Plus, the kilns are, well, kilns and the marines have to learn how to use ovens that run far hotter than anything anyone is used to. There's a lot of scraped-off char, a fair share of underdone (but not as much as char because marines love fire), and Staumitz ends up being NCO of the Quarter for figuring out that the kilns are perfect for pizza and that the expedition will pretty much eat anything if it is served between thin crust and plenty of cheese.
After a month of experimentation, however, the safe options extend beyond pizza and pasta and breakfast foods. The marines have pretty much mastered the art of grilling meat and, in turn, everyone has figured out the marines' system for vegetables. If it's leafy, it becomes salad (except when it's really tough and leafy, in which case it becomes Creamed Not-Spinach). If it looks at all like a potato, there's no fear because the marines know what to do with those and actually can do it well. (Teyla's introduction to french fries rates up there as one of John's most successful Pegasus moments.) Almost anything else vegetable-related will be first roasted and then steamed to determine which method renders it edible and, failing a decisive answer, it will be deep-fried because that works for everything. (Except that one carrot-like thing that ends up cut into really tiny pieces and hidden in random dishes because nobody can figure out what to do with it and they've got bushels left.)

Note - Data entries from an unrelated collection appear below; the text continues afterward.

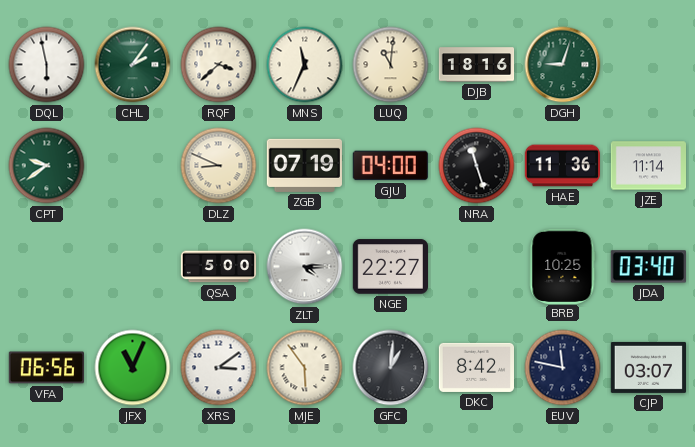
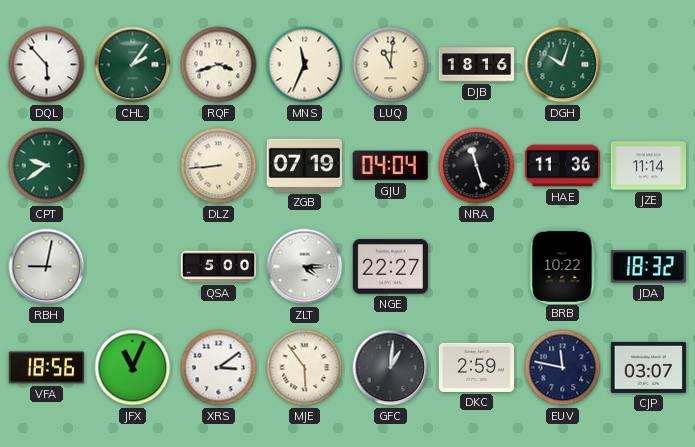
DQL: 5:58 -> 5:53
RQF: 3:38 -> 3:42
DGH: 9:03 -> 10:03
DLZ: 8:49 -> 8:44
GJU: 04:00 -> 04:04
RBH: none -> 9:02
BRB: 10:25 -> 10:22
JDA: 03:40 -> 18:32
VFA: 06:56 -> 18:56
DKC: 8:42 -> 2:59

All of which doesn't mean that there's any kind of normal going on, but, after two months, John stops wondering why there are little purple bits in his mashed potatoes or slices of carrot-like thing in his lasagna. He learns to appreciate, if not necessarily love, near-deer, which is their default meat, and to look forward to eggs from the ugly chickens the marines have started raising in a courtyard because there's never enough to go around. (He knows he's reached some kind of new plateau with the marines when there's somehow the material for egg in a basket one very late night when he doesn't get down to the commissary until well past dinner and all he'd been expecting was an offer to microwave leftovers or throw together a sandwich.) Pizza stops being the safety option at every meal and starts being a Friday special feature that even McKay looks forward to with anticipation.
"I have to admit that Colonel Sumner might have been correct about this," Elizabeth says one lunch. It's Friday, so she's got pizza for lunch (the veggie one, even though the marines working the counter told her that the meat one was particularly good) and pizza for dessert (it's really a giant iced cookie cut into wedges, but the marines are big on themes and completely OCD and nobody's going to argue).
John looks up from his own pizza (the meat, because sometimes eating for your country happens right in your own commissary, although this time the guys were right about it being really good). "We're doing all right."